Flagge Belgien

Wann spielt Belgien bei der WM 2026?

Belgien · Geheimfavorit · Gruppe G · UEFA

Gruppe G: Ägypten · Belgien · Iran · Neuseeland
WM-Teilnahmen15. WM-Teilnahme
Bestes ErgebnisHalbfinale (2018), 4th place (1986)
TrainerRudi Garcia
SchlüsselspielerKevin De Bruyne, Jeremy Doku
QualifikationAcht Spiele, kein Verlust — souverän durchmarschiert
Sehbar
Knapp
Hart
Hardcore
Spielkalender Belgien — aktualisiert sich automatisch bei K.-o.-Runden-Einzug

Anstoßzeiten der Belgien-Spiele bei der WM 2026

Alle Anstoßzeiten von Belgien werden automatisch in deiner lokalen Zeitzone angezeigt — erkannt aus deinem Browser. Belgien spielt die Gruppenspiele in Seattle, Los Angeles und Vancouver. Mit der Zeitzonen-Auswahl oben kannst du jederzeit auf deutsche Zeit oder eine andere Zone umschalten. Lege deine verfügbaren Zeiten fest, um zu sehen, welche Spiele von Belgien in deinen Tag passen. Den vollständigen Spielplan findest du auf der Startseite.

Belgien bei der WM 2026

Die goldene Generation Belgiens verblasst, ist aber noch nicht ganz ausgespielt. Kevin De Bruyne wird im Turnier 35 — fast sicher seine letzte WM. Die Generation, die 2018 das Halbfinale erreichte, kurzzeitig auf Platz eins der Weltrangliste stand und einen großen Titel gewinnen sollte, tritt ab, ohne ihr Versprechen je vollständig eingelöst zu haben. Diese unerfüllte Erwartung ist Belgiens prägendes Merkmal — und seine tiefste Frustration.
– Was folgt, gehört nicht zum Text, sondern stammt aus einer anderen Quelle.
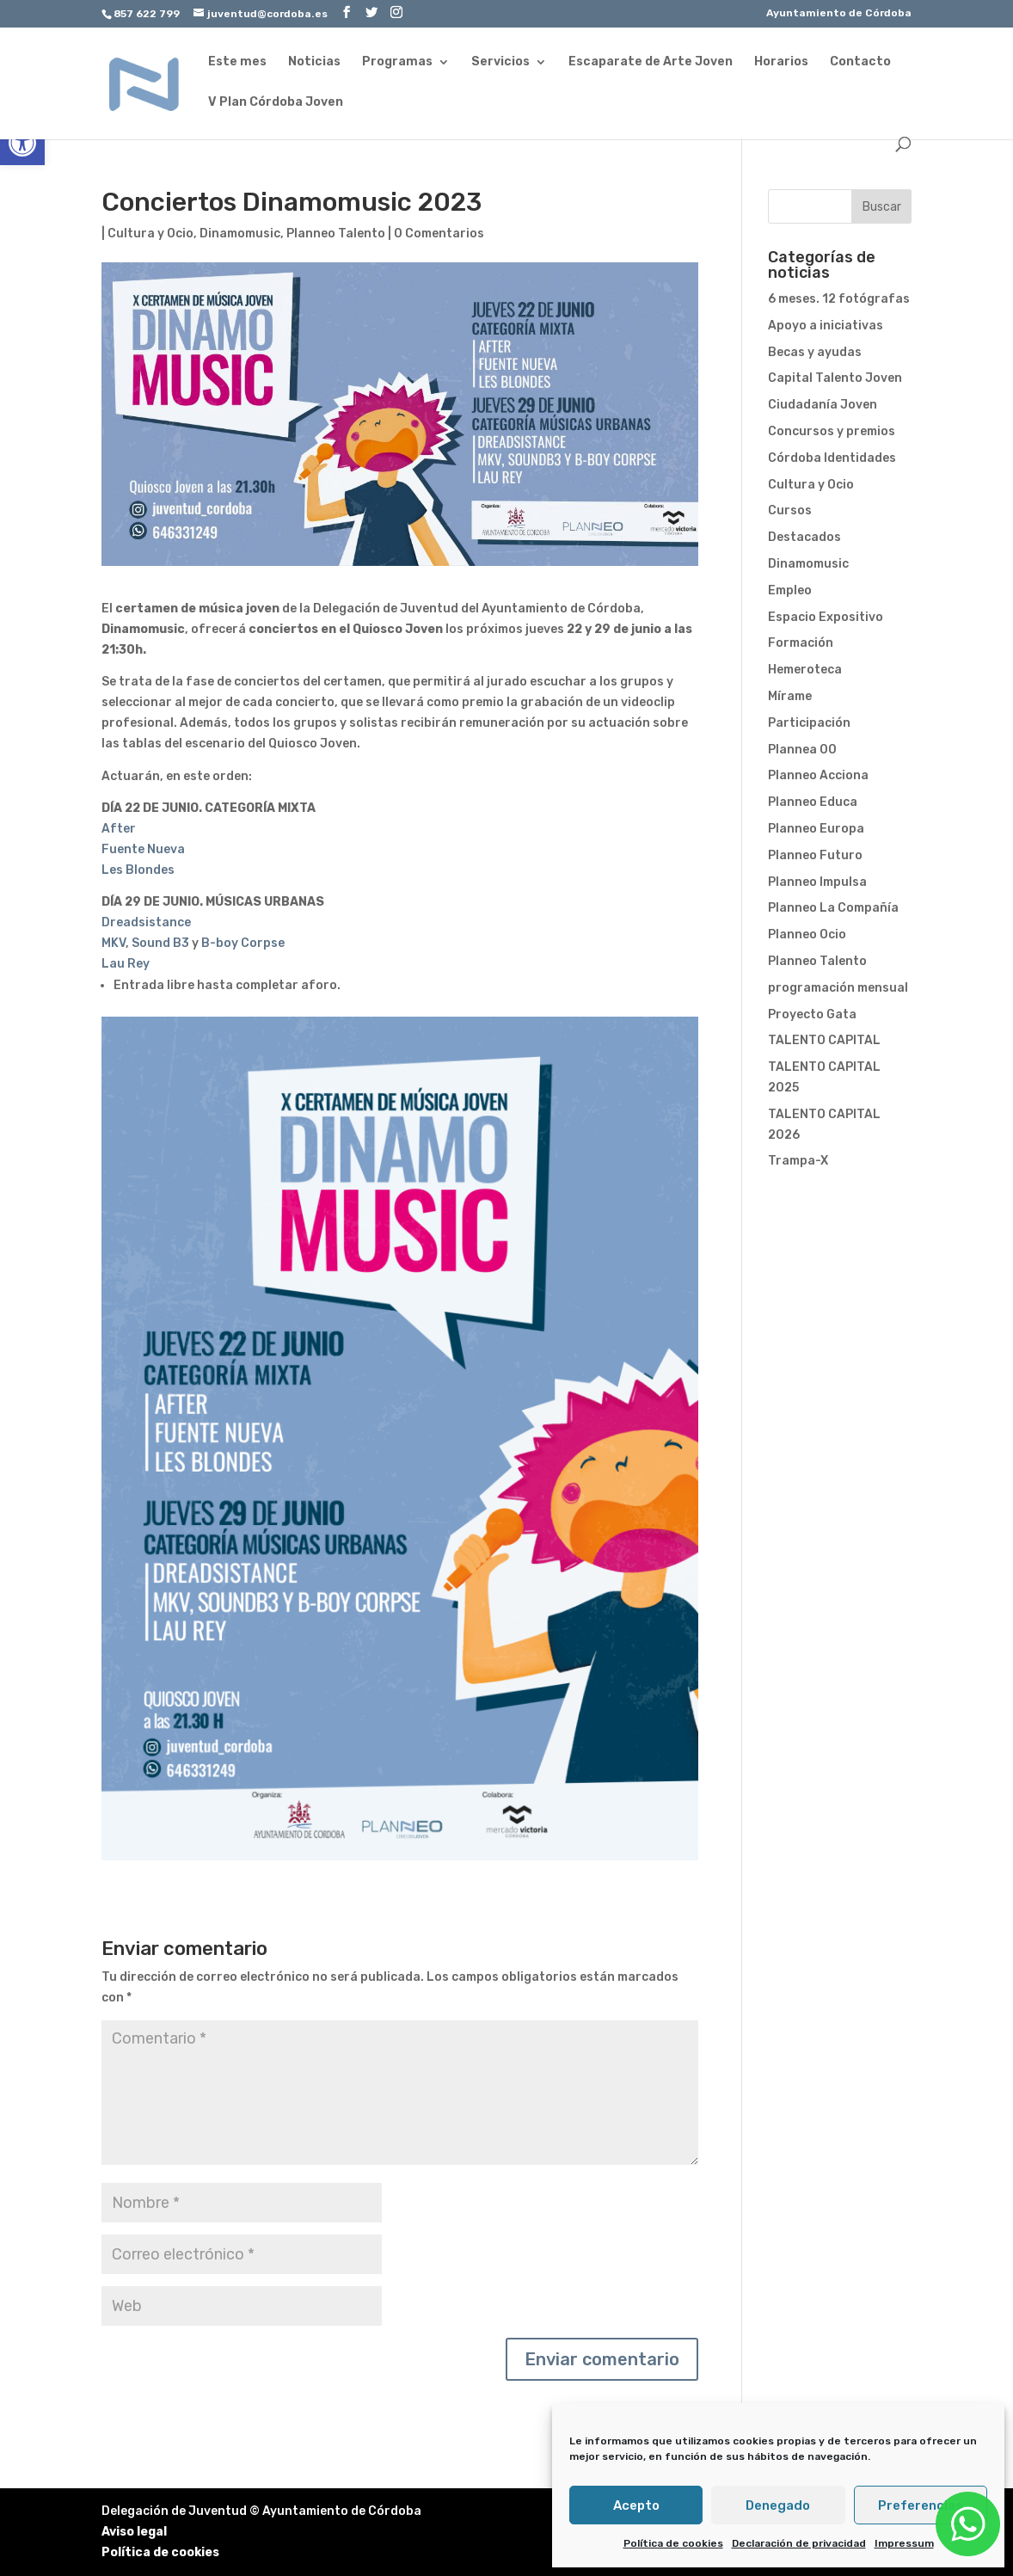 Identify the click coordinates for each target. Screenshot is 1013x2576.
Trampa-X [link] (798, 1160)
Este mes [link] (237, 62)
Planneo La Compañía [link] (833, 908)
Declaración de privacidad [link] (799, 2543)
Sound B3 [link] (160, 943)
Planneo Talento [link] (335, 233)
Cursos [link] (790, 510)
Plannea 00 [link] (802, 749)
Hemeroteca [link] (805, 669)
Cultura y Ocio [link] (150, 233)
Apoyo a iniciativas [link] (825, 325)
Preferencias (920, 2505)
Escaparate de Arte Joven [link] (650, 62)
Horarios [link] (781, 62)
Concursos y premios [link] (831, 431)
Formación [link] (800, 643)
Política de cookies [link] (673, 2543)
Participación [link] (809, 723)
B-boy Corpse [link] (243, 943)
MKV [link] (113, 943)
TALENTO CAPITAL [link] (824, 1040)
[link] (22, 142)
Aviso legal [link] (134, 2531)
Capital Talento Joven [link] (835, 378)
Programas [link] (397, 62)
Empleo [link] (790, 590)
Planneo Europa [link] (816, 828)
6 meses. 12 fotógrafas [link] (839, 299)
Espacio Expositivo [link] (825, 617)
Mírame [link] (790, 696)
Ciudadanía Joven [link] (822, 404)
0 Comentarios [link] (439, 233)
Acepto (636, 2505)
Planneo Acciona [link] (818, 775)
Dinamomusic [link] (240, 233)
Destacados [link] (804, 537)
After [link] (118, 828)
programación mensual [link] (838, 988)
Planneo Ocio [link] (807, 934)
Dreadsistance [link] (146, 922)
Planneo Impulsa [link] (817, 882)
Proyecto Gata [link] (812, 1014)
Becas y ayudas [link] (815, 352)
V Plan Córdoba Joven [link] (275, 102)
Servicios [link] (500, 62)
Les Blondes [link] (138, 870)
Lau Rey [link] (125, 963)
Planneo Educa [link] (812, 802)
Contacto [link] (860, 62)
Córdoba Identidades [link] (832, 458)
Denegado (778, 2505)
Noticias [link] (314, 62)
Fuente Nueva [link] (143, 849)
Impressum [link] (904, 2543)
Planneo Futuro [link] (815, 855)
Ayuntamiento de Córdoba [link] (839, 13) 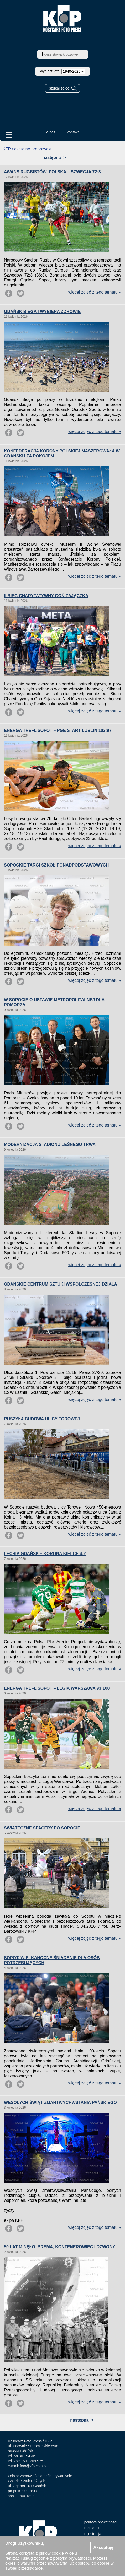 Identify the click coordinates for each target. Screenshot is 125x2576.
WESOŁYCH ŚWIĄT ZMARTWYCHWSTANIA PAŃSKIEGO (60, 2102)
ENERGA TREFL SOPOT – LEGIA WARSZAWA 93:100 (57, 1688)
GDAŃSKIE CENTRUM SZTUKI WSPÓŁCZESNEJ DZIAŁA (60, 1284)
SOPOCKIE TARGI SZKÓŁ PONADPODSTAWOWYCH (56, 865)
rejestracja (92, 2534)
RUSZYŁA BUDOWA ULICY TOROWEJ (42, 1419)
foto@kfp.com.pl (33, 2466)
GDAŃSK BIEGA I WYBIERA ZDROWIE (42, 311)
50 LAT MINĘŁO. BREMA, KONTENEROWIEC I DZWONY (59, 2247)
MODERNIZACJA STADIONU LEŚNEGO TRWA (50, 1144)
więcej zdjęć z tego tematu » (94, 292)
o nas (50, 132)
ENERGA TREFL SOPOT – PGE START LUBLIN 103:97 (58, 730)
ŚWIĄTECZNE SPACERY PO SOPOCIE (42, 1828)
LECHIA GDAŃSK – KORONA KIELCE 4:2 (45, 1553)
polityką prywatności (72, 2558)
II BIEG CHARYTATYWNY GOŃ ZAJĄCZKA (46, 595)
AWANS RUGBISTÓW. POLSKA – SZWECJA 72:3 (52, 172)
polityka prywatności (100, 2522)
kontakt (73, 132)
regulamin (92, 2528) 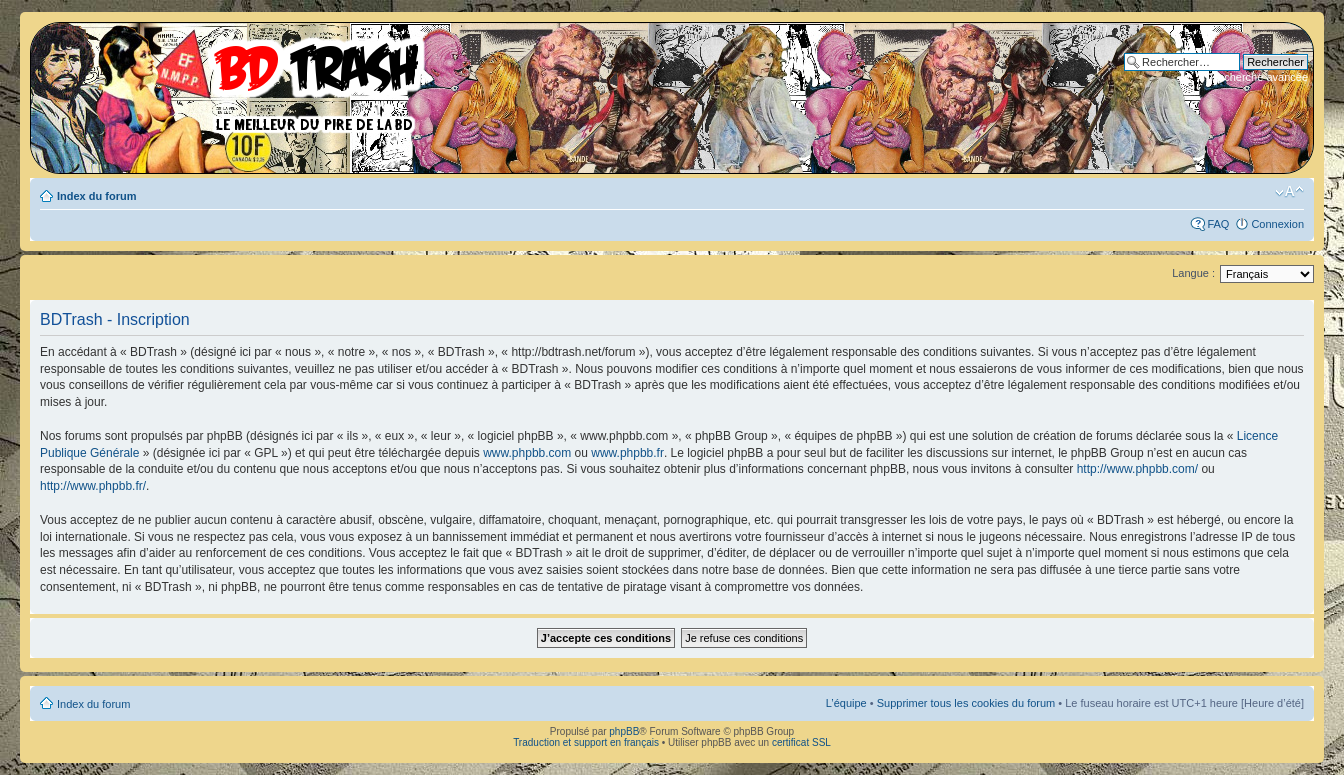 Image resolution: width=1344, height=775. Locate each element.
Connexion (1277, 224)
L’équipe (846, 703)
Die WM-Bilanz umfasst Platz drei 1986 und das Halbfinale 2018 in Russland, in dem Frankreich am Ende zu stark war. Dazwischen lagen dunkle Jahre ohne Qualifikation, von 2002 bis 2014. Die Rückkehr der Goldenen sollte einen Titel bringen — doch das Viertelfinal-Aus 2014 gegen Argentinien, die Halbfinalniederlage 2018 gegen Frankreich und die desaströse Vorrunde 2022 erzählen die Geschichte abnehmender Erträge.

Der neue Trainer Rudi Garcia bringt frische Energie nach dem turbulenten Ende der Vorgängerära, in der Thibaut Courtois das Team verließ. Der Real-Madrid-Torwart ist zurück, und Garcia hat junge Spieler integriert und das System auf ein 4-3-3 mit Ballbesitz und Konterpressing umgestellt. Ungeschlagen durch die Quali — Stabilität, wenn auch nicht Glanz.

Jérémy Doku ist zu einem der elektrisierendsten Flügelspieler des Welt-Fußballs geworden und repräsentiert die nächste Welle belgischer Klasse. Sein Dribbling ist explosiv, er könnte der Durchbruchsstar des Turniers sein. De Bruyne lenkt aus dem Zentrum ein letztes Mal, Romelu Lukaku bleibt — Fitness vorausgesetzt — eine Tortorgefahr. Die Mischung aus erfahrenen Veteranen und hungrigen Jungen kann funktionieren — oder eine Identitätskrise auslösen.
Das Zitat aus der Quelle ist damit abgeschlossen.